Je suis d’accord, le mal est fait et il faut soutenir la filière. Mais les grandes maisons de Cognac ont été irresponsables de lancer de nouvelles plantations de vignes dans l’euphorie des années 2020. Elles ont poussé les producteurs à planter davantage alors qu’il y a maintenant un risque d’arrachage. C’est de la politique de gribouille. Chacun doit balayer devant sa porte.
Aux États-Unis, l’incertitude causée par la menace de taxes aussi punitives qu’excessives entraîne déjà des suspensions d’exportation, mettant à l’arrêt l’export français de vins et spiritueux : mission accomplie pour l’administration américaine ?
L’ambiance est sans aucun doute très négative. Le corollaire de tout ça, c’est que si la Chine et les États-Unis pèsent lourd pour l’export de nos vins et spiritueux, il faut chercher de nouveaux marchés et conclure de nouveaux accords de libre-échange : Mercosur, Inde, Thaïlande, Australie, Philippines… Il existe des perspectives d’exportations, qui ne vont pas tout remplacer mais peuvent prendre en partie le relais. Les vins et spiritueux européens ont beaucoup profité des accords de libre-échange, c’est un autre angle sur lequel il faut attirer l’attention.
La filière vin souffrait déjà avant les menaces de mesures américaines, la situation est complexe et il faut trouver des moyens politiques intelligents tout en préservant le potentiel de production quand il n’y pas déséquilibre structurel.
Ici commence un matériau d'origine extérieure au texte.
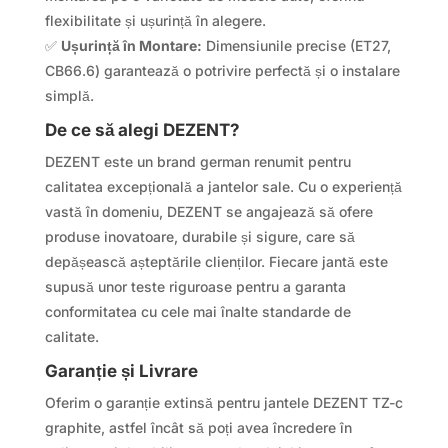
flexibilitate și ușurință în alegere.
✅
Ușurință în Montare:
Dimensiunile precise (ET27,
CB66.6) garantează o potrivire perfectă și o instalare
simplă.
De ce să alegi DEZENT?
DEZENT este un brand german renumit pentru
calitatea excepțională a jantelor sale. Cu o experiență
vastă în domeniu, DEZENT se angajează să ofere
produse inovatoare, durabile și sigure, care să
depășească așteptările clienților. Fiecare jantă este
supusă unor teste riguroase pentru a garanta
conformitatea cu cele mai înalte standarde de
calitate.
Garanție și Livrare
Oferim o garanție extinsă pentru jantele DEZENT TZ-c
graphite, astfel încât să poți avea încredere în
Des arrachages ont eu lieu à Bordeaux, ce qui est normal : il y a eu une extension irréfléchie pour produire des vins de basse qualité vendus moins de 3 € la bouteille en grande distribution, ce qui n’a aucun avenir quand le coût de production est de 5 à 7 €.
Diplomatiquement, il faut donc établir un rapport de force face aux menaces de mesures de rétorsion.
Il faut un rapport de force : taper où ça fait mal sans faire n’importe quoi. Il faut maximiser l’effet pour l’économie américaine et minimiser les inconvénients pour l’Europe. Si l’on est capable de mettre en péril l’économie américaine, on peut faire pression sur Trump pour qu’il remette en cause sa politique et pour qu’il se calme : ce qui ne sera pas facile. Mais avec une personnalité comme Trump, si vous vous couchez, il vous roule dessus.